Hello everyone! Another J.P. Morgan Healthcare Conference has come and gone. Overall, it was chaotic but productive for Massive Bio. There were no game changing learning experiences for our core which is precision oncology informatics services, maybe because we live and breathe this space every day. However, the necessity of Massive Bio increases everyday to streamline disparate clinical and genomic information and disparate stakeholders. Precision oncology needs a translator and accelerator more than ever to be mainstream. Massive Bio put precision oncology to “work” — organizes and harmonizes disparate knowledge into clinical utility. In any case, I have summarized our key take-aways from the conference in regards to our space, digital health and AI and overall healthcare. Hope you will find it as an enjoyable read and I am always happy to have a dialogue and attack healthcare issues with like minded people together.
In terms of precision oncology informatics services:
• Still same old...
o Molecular diagnostics labs are working on demonstrating clinical utility of their tests to FDA and CMS. The new CMS memo for "Next Generation Sequencing (NGS) for Medicare Beneficiaries with Advanced Cancer" made this more difficult because CMS is now looking FDA approval and/or strict NIH Genetic Testing Registry (GTR) for reimbursement.
o Commercial payers are trying to figure out which molecular diagnostics test to select and why. They were hoping to act based on CMS’ decision but now CMS seems to throw the ball to FDA.
o Providers are struggling to integrate precision oncology into their workflows and getting reimbursement.
o Clinical Research Organizations (CROs) are struggling to find the right patients for their clinical trials and in addition the complexity of clinical trials and the number of clinical trials are increasing.
o Pharma companies are trying to figure out what to do with the massive information provided by the technology platform companies. They paid handsomely but there is still no biomarker or drug has been invented based on these large data sets.
o Precision oncology technology platform companies ended up cleaning up the legacy EHRs instead of making sense of genomic data.
o Most importantly, patients are getting the same old treatments and same old bills with limited survival.
• Because of disparate information and disparate stakeholders, company like Massive Bio is a "must-have" in this eco-system to put precision oncology to “work”. Massive Bio organizes and harmonizes disparate knowledge into clinical utility.
In terms of digital health and AI:
• 95% of the applications are still "nice-to-have” although all of them have been developed with good intentions.
• Mental health is the fashion of this year, but the value is fairly uncertain.
• Premier VCs are hugging their portfolio company CEOs and trying to make other people believe that they invested in a rocket ship. Ironically, Practice Fusion, a start-up in the crowded electronic medical records market, was acquired on Jan 8 2018 for $100 million, two years after bankers were expecting to take the company public at a $1.5 billion valuation. Fueled by funding from powerful venture capital firms like Peter Thiel’s Founders Fund and Kleiner Perkins Caufield & Byers, Practice Fusion raised more than $157 million on the promise of developing medical records software that smaller practices could use for free. Don’t get me wrong, I love Practice Fusion and I continue to believe that they are an important part of the cloud-based EHR eco-system, but premier VCs, coupled with “distinguished” investment bankers, made up the $1.5 billion until Allscripts woke them up.
• Andy Slavitt, who served as the acting administrator of the CMS under the Obama Administration, says "When it comes to AI, it is the best of times, worst of times story”. Slavitt noted using AI to uncover fraud, waste, and abuse in healthcare would be a “slam dunk” but the complex issue of drilling down and addressing what drives healthcare costs is where the core need is. AI needs to lower its ambitions and focus on what is doable with greatest value.
In terms of the big picture of healthcare coupled with macroeconomy:
• New drug approvals hit a 21-year high in 2017 with a couple of firsts, such as Novartis’ Kymriah and Kite’s Yescarta made history as the first CAR-T therapies to gain approval.
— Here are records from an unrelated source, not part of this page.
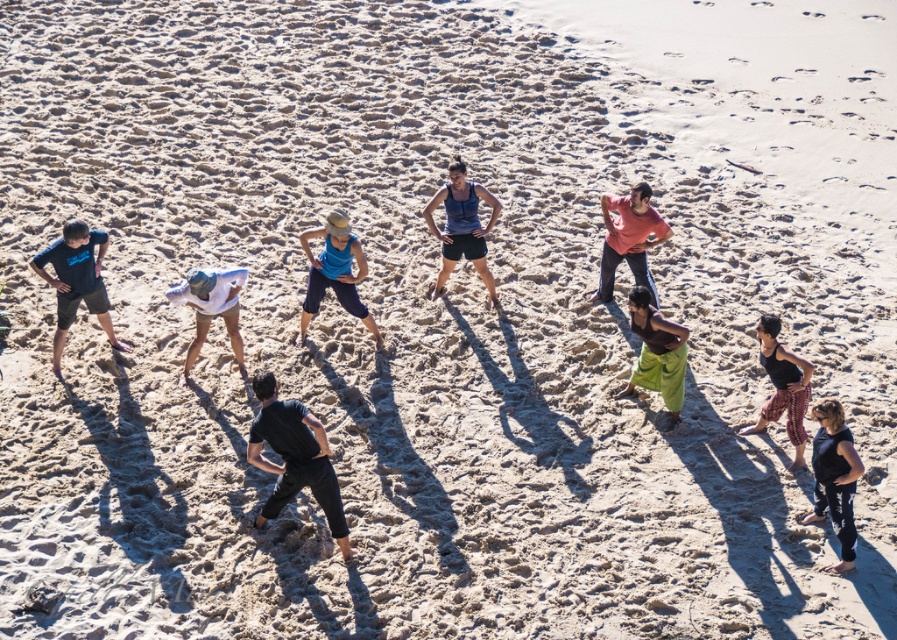 Question: Which is nearer to the black matte shirt at center?

Choices:
 (A) blue fabric shorts at center
 (B) green cotton pants at center
 (C) white cotton shirt at center

Answer: (C)

Question: In this image, where is matte black shorts at left located relative to blue fabric shorts at center?

Choices:
 (A) left
 (B) right

Answer: (A)

Question: Which is farther from the matte black shorts at left?

Choices:
 (A) black matte shirt at center
 (B) matte red shirt at upper right

Answer: (B)

Question: Which object is the closest to the matte blue tank top at center?

Choices:
 (A) black fabric pants at lower right
 (B) black matte tank top at lower right
 (C) matte black shorts at left
 (D) white cotton shirt at center

Answer: (D)

Question: Can you confirm if black matte shirt at center is thinner than green cotton pants at center?

Choices:
 (A) yes
 (B) no

Answer: (B)

Question: Observing the image, what is the correct spatial positioning of blue fabric shorts at center in reference to black fabric pants at lower right?

Choices:
 (A) above
 (B) below

Answer: (A) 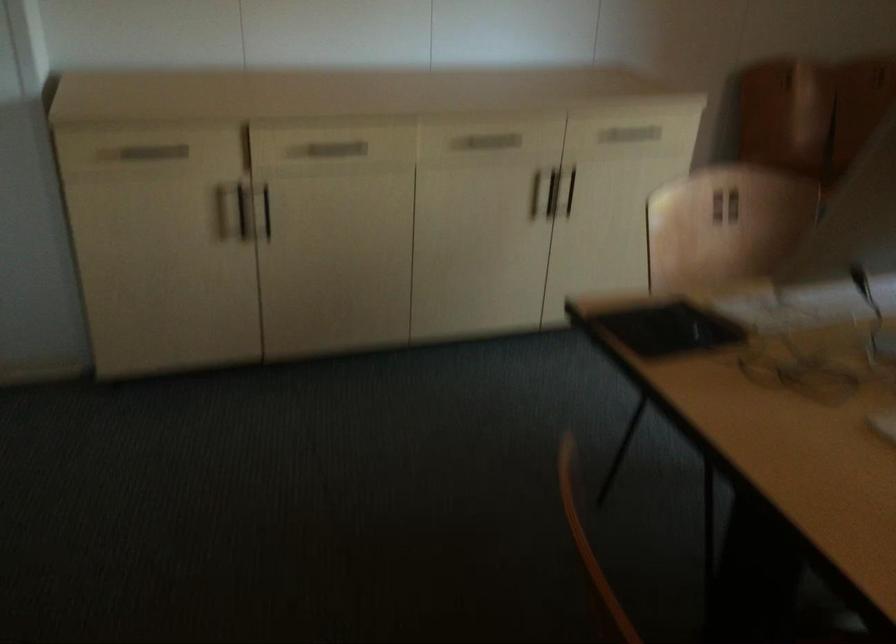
• There is a lot of money flowing into oncology, specifically in gene therapy and immunotherapy, however, the same excitement is not there for most of the other diseases. On January 8, 2018, Pfizer has announced plans to end its research efforts to discover new drugs for Alzheimer’s and Parkinson's diseases.
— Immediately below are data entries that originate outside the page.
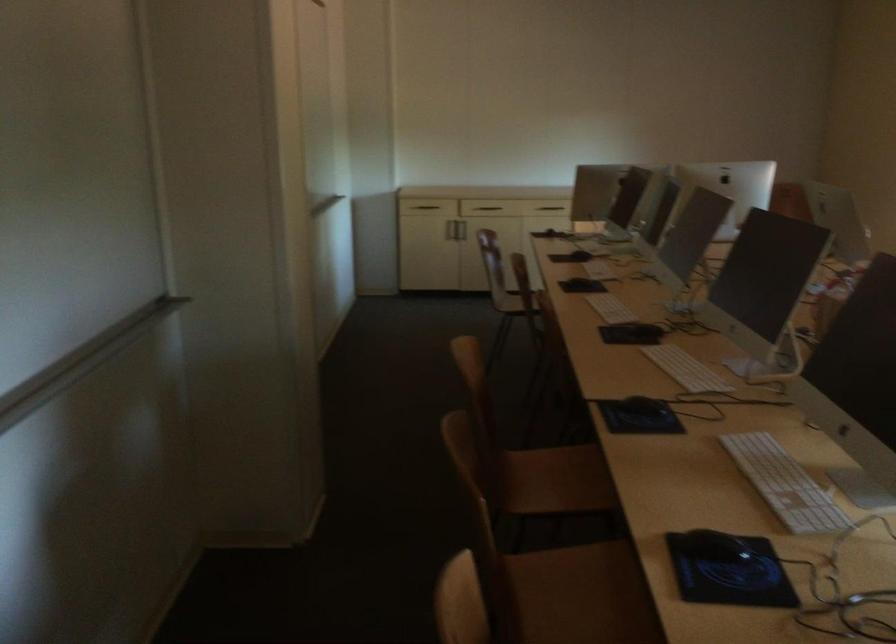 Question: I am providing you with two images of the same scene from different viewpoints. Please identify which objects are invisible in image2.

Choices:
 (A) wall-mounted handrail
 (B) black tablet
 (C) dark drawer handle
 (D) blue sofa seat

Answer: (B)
• There is a lot of optimism, due to a record level stock market, surrounding a 17-year high consumer confidence index and 10-year low unemployment bundled with new tax reform. Tax reform with a permanent 21% corporate rate, including the one-time 15.5% cash repatriation, is a massive boost to large caps and will fuel $1.2T firepower.
• There were not many M&A announcements because companies still need time to figure out what to do with the new tax reform and its overall impaction on the economy.
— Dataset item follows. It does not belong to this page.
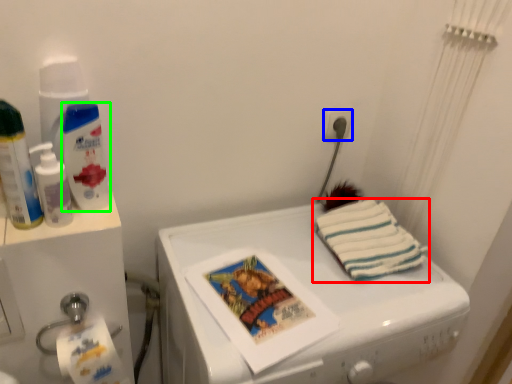 Question: Which is nearer to the towel/napkin (highlighted by a red box)? power plugs and sockets (highlighted by a blue box) or cleaning product (highlighted by a green box).

Choices:
 (A) power plugs and sockets
 (B) cleaning product

Answer: (A)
• Interestingly enough, no one is talking about the increase in financial performance of the companies as a result of tax reform. It is a pure "financial engineering” exercise and has nothing to do with the commercial and operational performance of the company. If companies do not strategically re-invest the money then it will lead to lazy companies and structural problems in the economy in the long term.
Overall, people are trying to be optimistic, but we are still very far away from focusing on value and understanding that technology and data are enablers to solve the problem — instead being a stand-alone solution.